ABOUT THIS EXERCISE - Your task is to transcribe all the entries exactly, excluding pictures.

DATA EXTRACT -
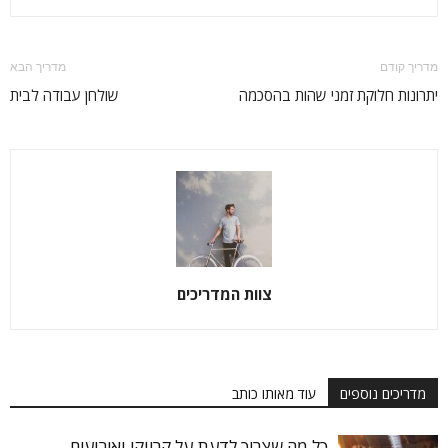
מדריך קודם
מדריך הבא
יתרונות חלוקת זמני שהות בהסכמה‏
שולחן עבודה לבית
צוות המדריכים
מדריכים נוספים
עוד מאותו כותב
כל מה שצריך לדעת על קריוקי ואירועים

ANSWER TO THIS PROBLEM -
מדריך קודם
מדריך הבא
יתרונות חלוקת זמני שהות בהסכמה‏
שולחן עבודה לבית
צוות המדריכים
מדריכים נוספים
עוד מאותו כותב
כל מה שצריך לדעת על קריוקי ואירועים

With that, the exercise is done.